I am a returning piano student after more than 40 years of inactivity and certainly know of the work to regain lost skill, as well as move up. I have worked very hard in the last year. The issue is that I have a new piano teacher who is really doing what I want and need: analysis and criticism of each nuance. I want that, but the downside is that I don't feel I do ANYTHING well. Has anyone else experienced this and how was it resolved? As a teenager, I abounded in confidence that has dwindled as a returning adult... and now is non-existant. How do you balance the instruction while retaining a positive attitude about where you are? I have considered discussing this with my teacher, and maybe I should, but I don't want her to start giving pats on the head rather than thoughtful criticism. This loss of confidence is my internal issue, not how she teaches. All thoughts and experiences are welcome.
I like to think that critizism is a kind of compliment. As a writer, I have often given critizism to other aspiring writers. Thing is, that my critizism automatically is much harder on good texts than on bad ones. In the former case, I see that here is something worth working with, something really worth improving. If the text is a hopeless case, then I just try to find something encouraging to say, because this writer is not ready for serious critizism yet. So when a teacher is picky on me, I believe it means that I am pretty good. I feel like a star: now we are really getting down to serious business! I mean, I don't pay for lessons just to get admiration from my teacher, that is not her job! I go to lessons to IMPROVE. No, I don't intend to become a famous or professional pianist either, but when I'm working at the piano, I like to be as serious as I can. In that very moment, I am a professional and a star. What differs me from a real pro is that I cannot and don't want to spend full-time at the piano; I simply have other tasks to focus on. Therefore the natural result is that I don't play as good as a professional do, but why compare? I do it as good as I can, in my own little bubble of reality.
I like to think that critizism is a kind of compliment.
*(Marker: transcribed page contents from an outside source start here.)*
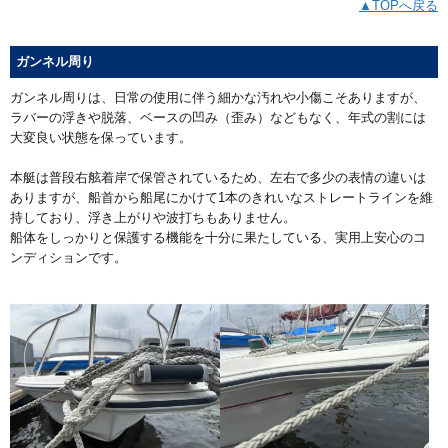
▲TOPへ戻る
ガンネル周り
ガンネル周りは、日常の使用に伴う細かな汚れや小傷こそありますが、
ラバーの浮きや脱落、ベースの凹み（歪み）などもなく、年式の割には
大変良い状態を保っています。
本艇は普段右舷着岸で保管されているため、左右で多少の表情の違いは
ありますが、船首から船尾にかけて1本のきれいなストレートラインを維
持しており、浮き上がりや波打ちもありません。
船体をしっかりと保護する機能を十分に果たしている、実用上安心のコ
ンディションです。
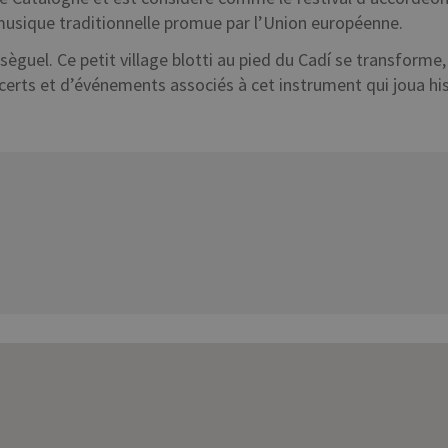
musique traditionnelle promue par l’Union européenne.
sèguel. Ce petit village blotti au pied du Cadí se transforme
rts et d’événements associés à cet instrument qui joua hist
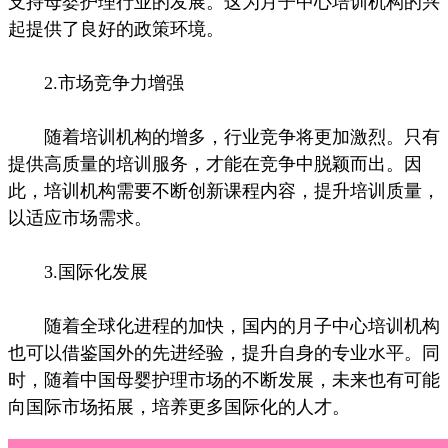
支持母婴护理行业的发展。这为月子中心培训机构的兴
起提供了良好的政策环境。
2.市场竞争力增强
随着培训机构的增多，行业竞争将更加激烈。只有
提供高质量的培训服务，才能在竞争中脱颖而出。因
此，培训机构需要不断创新课程内容，提升培训质量，
以适应市场需求。
3.国际化发展
随着全球化进程的加快，国内的月子中心培训机构
也可以借鉴国外的先进经验，提升自身的专业水平。同
时，随着中国母婴护理市场的不断发展，未来也有可能
向国际市场拓展，培养更多国际化的人才。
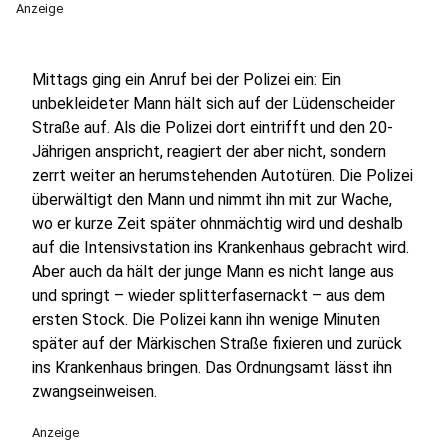
Anzeige
Mittags ging ein Anruf bei der Polizei ein: Ein
unbekleideter Mann hält sich auf der Lüdenscheider
Straße auf. Als die Polizei dort eintrifft und den 20-
Jährigen anspricht, reagiert der aber nicht, sondern
zerrt weiter an herumstehenden Autotüren. Die Polizei
überwältigt den Mann und nimmt ihn mit zur Wache,
wo er kurze Zeit später ohnmächtig wird und deshalb
auf die Intensivstation ins Krankenhaus gebracht wird.
Aber auch da hält der junge Mann es nicht lange aus
und springt – wieder splitterfasernackt – aus dem
ersten Stock. Die Polizei kann ihn wenige Minuten
später auf der Märkischen Straße fixieren und zurück
ins Krankenhaus bringen. Das Ordnungsamt lässt ihn
zwangseinweisen.
Anzeige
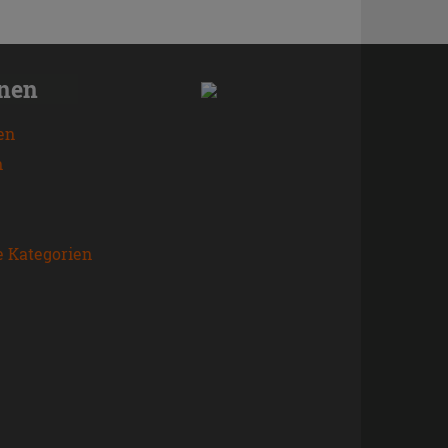
onen
en
n
e Kategorien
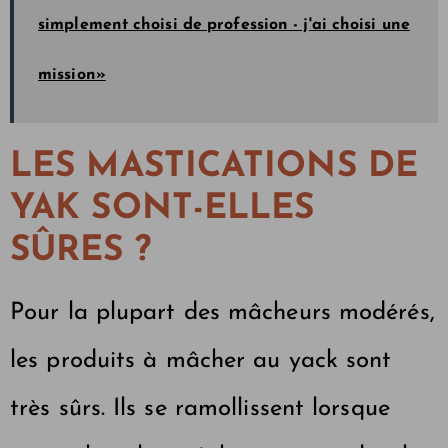
simplement choisi de profession - j'ai choisi une
mission»
LES MASTICATIONS DE
YAK SONT-ELLES
SÛRES ?
Pour la plupart des mâcheurs modérés,
les produits à mâcher au yack sont
très sûrs. Ils se ramollissent lorsque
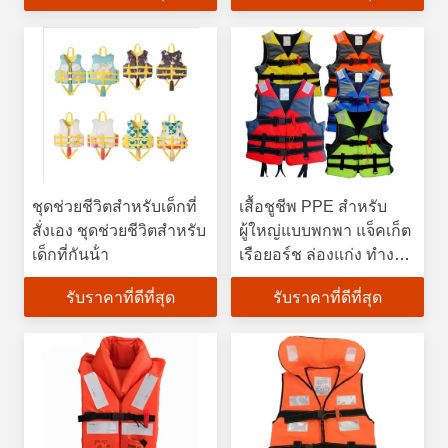
Unisex
ชุดช่วยชีวิตสําหรับเด็กที่
เสื้อชูชีพ PPE สำหรับ
สั่งเอง ชุดช่วยชีวิตสําหรับ
ผู้ใหญ่แบบพกพา แจ็คเก็ต
เด็กที่กันน้ํา
เรือยอร์ช ล่องแก่ง ทำงาน
ว่ายน้ำ
รับราคาที่ดีที่สุด
รับราคาที่ดีที่สุด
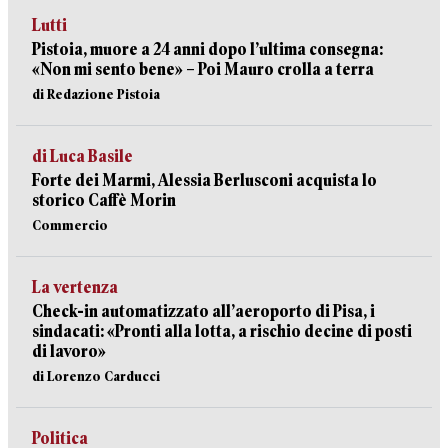
Lutti
Pistoia, muore a 24 anni dopo l’ultima consegna:
«Non mi sento bene» – Poi Mauro crolla a terra
di Redazione Pistoia
di Luca Basile
Forte dei Marmi, Alessia Berlusconi acquista lo
storico Caffè Morin
Commercio
La vertenza
Check-in automatizzato all’aeroporto di Pisa, i
sindacati: «Pronti alla lotta, a rischio decine di posti
di lavoro»
di Lorenzo Carducci
Politica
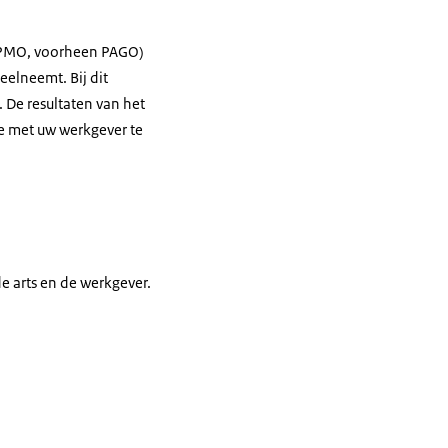
 (PMO, voorheen PAGO)
eelneemt. Bij dit
 De resultaten van het
e met uw werkgever te
e arts en de werkgever.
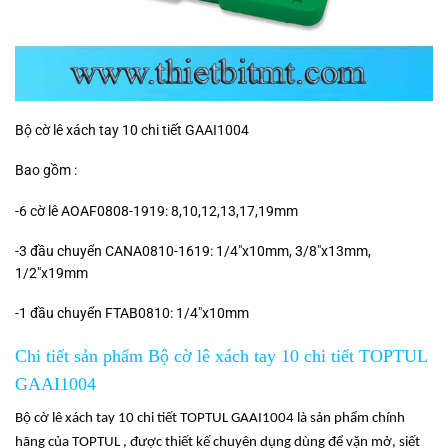
Bộ cờ lê xách tay 10 chi tiết GAAI1004
Bao gồm :
-6 cờ lê AOAF0808-1919: 8,10,12,13,17,19mm
-3 đầu chuyển CANA0810-1619: 1/4″x10mm, 3/8″x13mm,
1/2″x19mm
-1 đầu chuyển FTAB0810: 1/4″x10mm
Chi tiết sản phẩm Bộ cờ lê xách tay 10 chi tiết TOPTUL
GAAI1004
Bộ cờ lê xách tay 10 chi tiết TOPTUL GAAI1004 là sản phẩm chính
hãng của TOPTUL , được thiết kế chuyên dụng dùng để vặn mở, siết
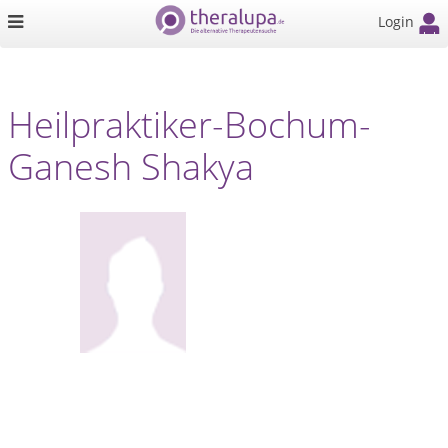
Login
Heilpraktiker-Bochum-
Ganesh Shakya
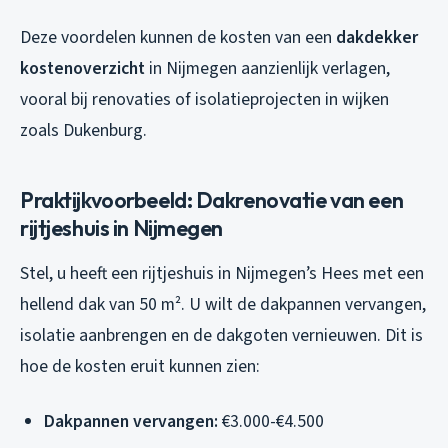
Deze voordelen kunnen de kosten van een
dakdekker
kostenoverzicht
in Nijmegen aanzienlijk verlagen,
vooral bij renovaties of isolatieprojecten in wijken
zoals Dukenburg.
Praktijkvoorbeeld: Dakrenovatie van een
rijtjeshuis in Nijmegen
Stel, u heeft een rijtjeshuis in Nijmegen’s Hees met een
hellend dak van 50 m². U wilt de dakpannen vervangen,
isolatie aanbrengen en de dakgoten vernieuwen. Dit is
hoe de kosten eruit kunnen zien:
Dakpannen vervangen:
€3.000-€4.500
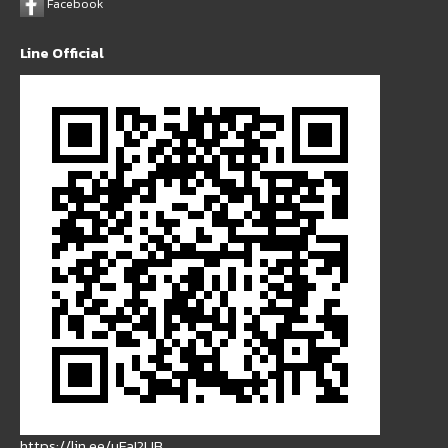
Facebook
Line Official
https://lin.ee/uFaI2UB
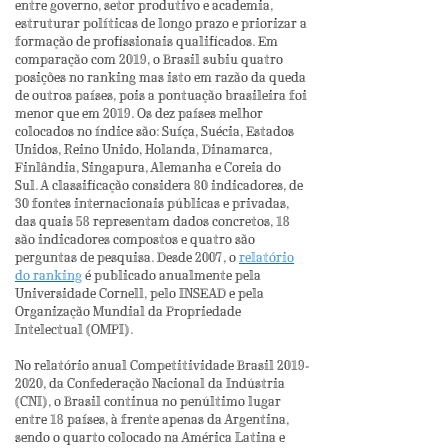
entre governo, setor produtivo e academia,
estruturar políticas de longo prazo e priorizar a
formação de profissionais qualificados. Em
comparação com 2019, o Brasil subiu quatro
posições no ranking mas isto em razão da queda
de outros países, pois a pontuação brasileira foi
menor que em 2019. Os dez países melhor
colocados no índice são: Suíça, Suécia, Estados
Unidos, Reino Unido, Holanda, Dinamarca,
Finlândia, Singapura, Alemanha e Coreia do
Sul. A classificação considera 80 indicadores, de
30 fontes internacionais públicas e privadas,
das quais 58 representam dados concretos, 18
são indicadores compostos e quatro são
perguntas de pesquisa. Desde 2007, o
relatório
do ranking
é publicado anualmente pela
Universidade Cornell, pelo INSEAD e pela
Organização Mundial da Propriedade
Intelectual (OMPI).
No relatório anual Competitividade Brasil
2019-
2020
, da Confederação Nacional da Indústria
(CNI), o Brasil continua no penúltimo lugar
entre 18 países, à frente apenas da Argentina,
sendo o quarto colocado na América Latina e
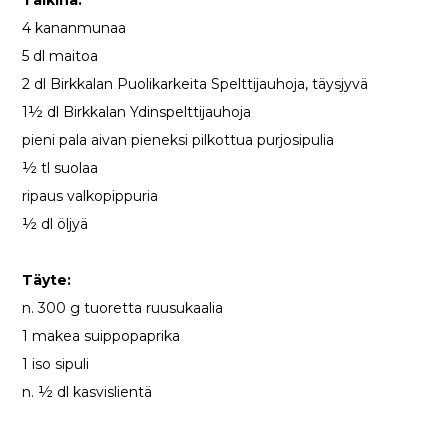
Taikina:
4 kananmunaa
5 dl maitoa
2 dl Birkkalan Puolikarkeita Spelttijauhoja, täysjyvä
1½ dl Birkkalan Ydinspelttijauhoja
pieni pala aivan pieneksi pilkottua purjosipulia
½ tl suolaa
ripaus valkopippuria
½ dl öljyä
Täyte:
n. 300 g tuoretta ruusukaalia
1 makea suippopaprika
1 iso sipuli
n. ½ dl kasvislientä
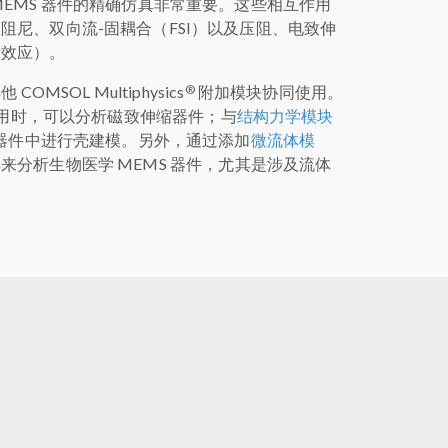
MEMS 器件的精确仿真非常重要。这些相互作用
阻尼、双向流-固耦合（FSI）以及压阻、电致伸
后效应）。
®
OMSOL Multiphysics
附加模块协同使用。
用时，可以分析磁致伸缩器件；与
结构力学模块
 器件中进行壳建模。另外，通过添加
微流体模
来分析生物医学 MEMS 器件，尤其是涉及流体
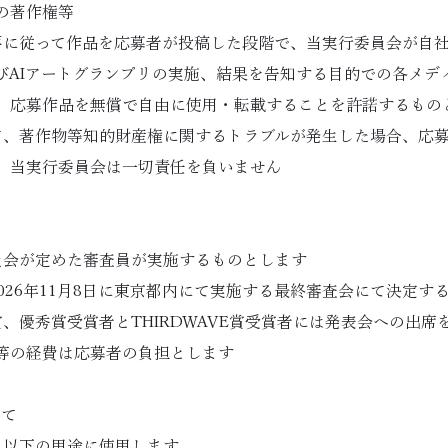
品の著作権等
要に従って作品を応募者が投稿した段階で、当実行委員会が自社
びAIアートグランプリの実施、結果を告知する目的での各メデ
、応募作品を無償で自由に使用・転載することを許諾するもの
て、著作物等知的財産権に関するトラブルが発生した場合、応
、当実行委員会は一切責任を負いません
員会が定めた審査員が実施するものとします
026年11月8日に東京都内にて実施する最終審査会にて決定す
、優秀賞受賞者とTHIRDWAVE賞受賞者には発表会への出
等の経費は応募者の負担とします
いて
、以下の用途に使用します。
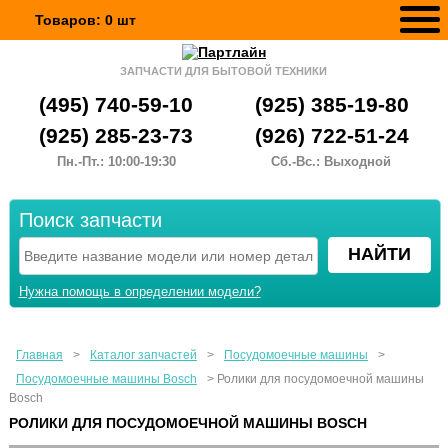
Товаров:
0
шт
ЗАПЧАСТИ ДЛЯ БЫТОВОЙ ТЕХНИКИ
(495) 740-59-10
(925) 385-19-80
(925) 285-23-73
(926) 722-51-24
Пн.-Пт.: 10:00-19:30
Сб.-Вс.: Выходной
Поиск запчасти
Нужна помощь в определении модели?
Главная
>
Каталог запчастей
>
Посудомоечные машины
>
Посудомоечные машины Bosch
>
Ролики для посудомоечной машины
Bosch
РОЛИКИ ДЛЯ ПОСУДОМОЕЧНОЙ МАШИНЫ BOSCH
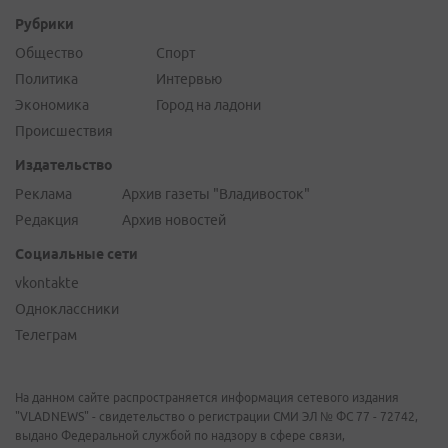
Рубрики
Общество
Спорт
Политика
Интервью
Экономика
Город на ладони
Происшествия
Издательство
Реклама
Архив газеты "Владивосток"
Редакция
Архив новостей
Социальные сети
vkontakte
Одноклассники
Телеграм
На данном сайте распространяется информация сетевого издания
"VLADNEWS" - свидетельство о регистрации СМИ ЭЛ № ФС 77 - 72742,
выдано Федеральной службой по надзору в сфере связи,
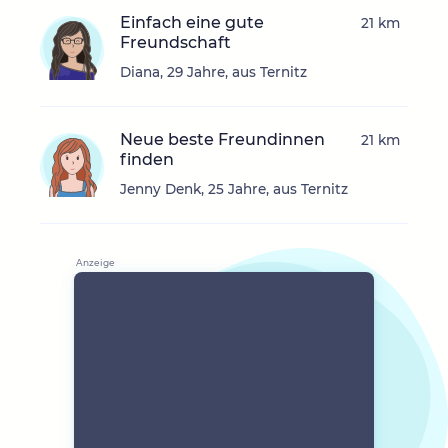
Einfach eine gute
21 km
Freundschaft
Diana, 29 Jahre, aus Ternitz
Neue beste Freundinnen
21 km
finden
Jenny Denk, 25 Jahre, aus Ternitz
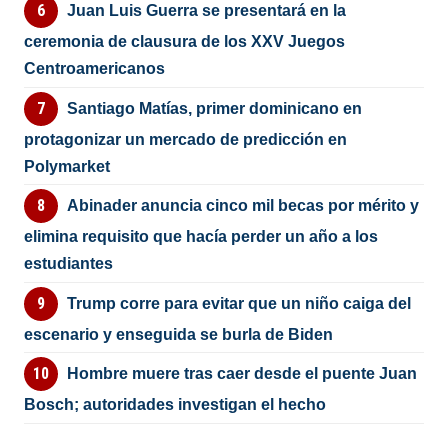
Juan Luis Guerra se presentará en la
ceremonia de clausura de los XXV Juegos
Centroamericanos
Santiago Matías, primer dominicano en
protagonizar un mercado de predicción en
Polymarket
Abinader anuncia cinco mil becas por mérito y
elimina requisito que hacía perder un año a los
estudiantes
Trump corre para evitar que un niño caiga del
escenario y enseguida se burla de Biden
Hombre muere tras caer desde el puente Juan
Bosch; autoridades investigan el hecho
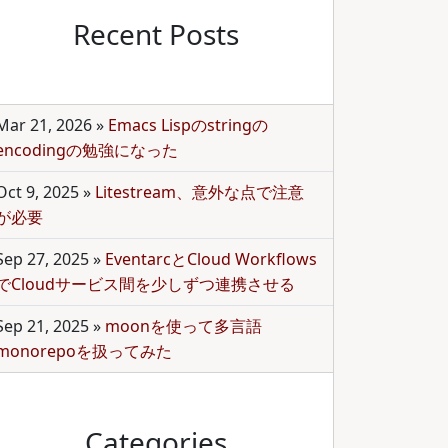
Recent Posts
Mar 21, 2026
»
Emacs Lispのstringの
encodingの勉強になった
Oct 9, 2025
»
Litestream、意外な点で注意
が必要
Sep 27, 2025
»
EventarcとCloud Workflows
でCloudサービス間を少しずつ連携させる
Sep 21, 2025
»
moonを使って多言語
monorepoを扱ってみた
Categories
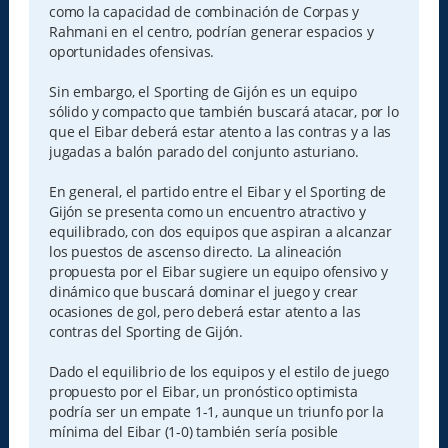
como la capacidad de combinación de Corpas y
Rahmani en el centro, podrían generar espacios y
oportunidades ofensivas.
Sin embargo, el Sporting de Gijón es un equipo
sólido y compacto que también buscará atacar, por lo
que el Eibar deberá estar atento a las contras y a las
jugadas a balón parado del conjunto asturiano.
En general, el partido entre el Eibar y el Sporting de
Gijón se presenta como un encuentro atractivo y
equilibrado, con dos equipos que aspiran a alcanzar
los puestos de ascenso directo. La alineación
propuesta por el Eibar sugiere un equipo ofensivo y
dinámico que buscará dominar el juego y crear
ocasiones de gol, pero deberá estar atento a las
contras del Sporting de Gijón.
Dado el equilibrio de los equipos y el estilo de juego
propuesto por el Eibar, un pronóstico optimista
podría ser un empate 1-1, aunque un triunfo por la
mínima del Eibar (1-0) también sería posible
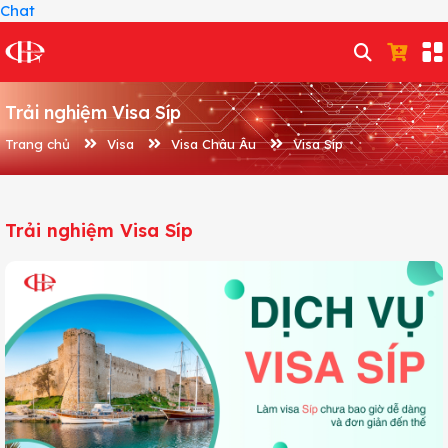
Chat
Trải nghiệm Visa Síp
Trang chủ
Visa
Visa Châu Âu
Visa Síp
Trải nghiệm Visa Síp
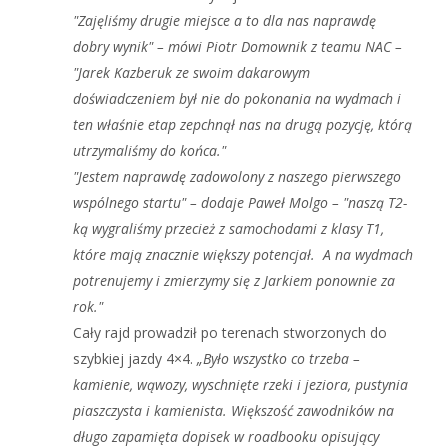
"Zajęliśmy drugie miejsce a to dla nas naprawdę
dobry wynik" – mówi Piotr Domownik z teamu NAC –
"Jarek Kazberuk ze swoim dakarowym
doświadczeniem był nie do pokonania na wydmach i
ten właśnie etap zepchnął nas na drugą pozycję, którą
utrzymaliśmy do końca."
"Jestem naprawdę zadowolony z naszego pierwszego
wspólnego startu" – dodaje Paweł Molgo – "naszą T2-
ką wygraliśmy przecież z samochodami z klasy T1,
które mają znacznie większy potencjał. A na wydmach
potrenujemy i zmierzymy się z Jarkiem ponownie za
rok."
Cały rajd prowadził po terenach stworzonych do
szybkiej jazdy 4×4.
„Było wszystko co trzeba –
kamienie, wąwozy, wyschnięte rzeki i jeziora, pustynia
piaszczysta i kamienista. Większość zawodników na
długo zapamięta dopisek w roadbooku opisujący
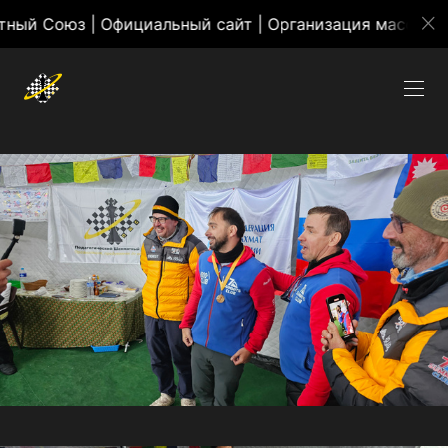
з | Официальный сайт | Организация массовых мероп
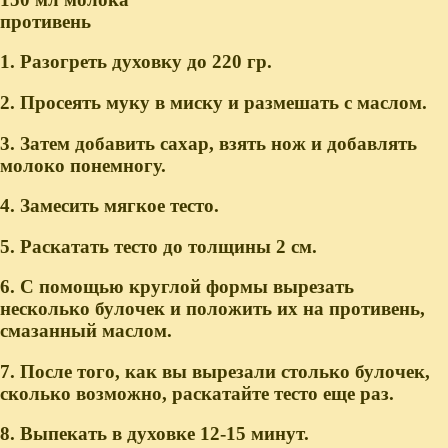
противень
1. Разогреть духовку до 220 гр.
2. Просеять муку в миску и размешать с маслом.
3. Затем добавить сахар, взять нож и добавлять
молоко понемногу.
4. Замесить мягкое тесто.
5. Раскатать тесто до толщины 2 см.
6. С помощью круглой формы вырезать
несколько булочек и положить их на противень,
смазанный маслом.
7. После того, как вы вырезали столько булочек,
сколько возможно, раскатайте тесто еще раз.
8. Выпекать в духовке 12-15 минут.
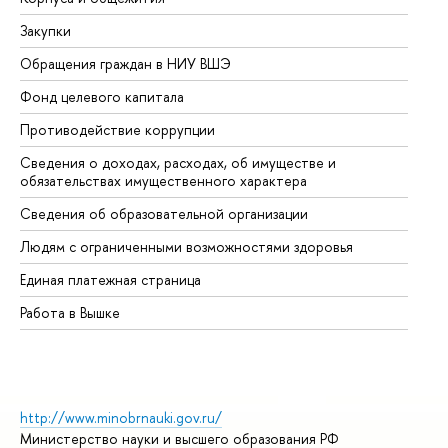
Закупки
Пр
Обращения граждан в НИУ ВШЭ
Ас
Фонд целевого капитала
До
Противодействие коррупции
Це
Сведения о доходах, расходах, об имуществе и
Би
обязательствах имущественного характера
Об
Сведения об образовательной организации
Об
Людям с ограниченными возможностями здоровья
Единая платежная страница
Работа в Вышке
http://www.minobrnauki.gov.ru/
Министерство науки и высшего образования РФ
Hi bronnestam,It isn't always a compliment in disguise, though. If it feels to be a bit much, or if it seems like the teacher has something to prove that isn't really music related (and maybe is due to issues in the teacher's personal life), it can be best to move on, in my opinion.Mvh,Michael
Hi Michael, I really believe the issue is mine, not my teacher's. On good days, I agree with Bronnestam that she would not be looking at every nuance unless there was promise. I come home from lessons,often discouraged, but at the same time, with so much to think about. She is doing what I want and need, but it is difficult for me to retain optimism and confidence, as I have lost a lot in these many years. During bad intervals, it feels hopeless. Everyday as I practice, I try to remind myself of how far I have come in the last year, and not worry about where I can get. It is tough, but I am working hard at maintaining focus, rather than dwelling on the loss. I have bought a sign for above my piano: "I never said it would be easy. I said it would be worth it." I am keeping Bronnestam's note, as it was very motivational and does help me keep going. One day at a time is tough.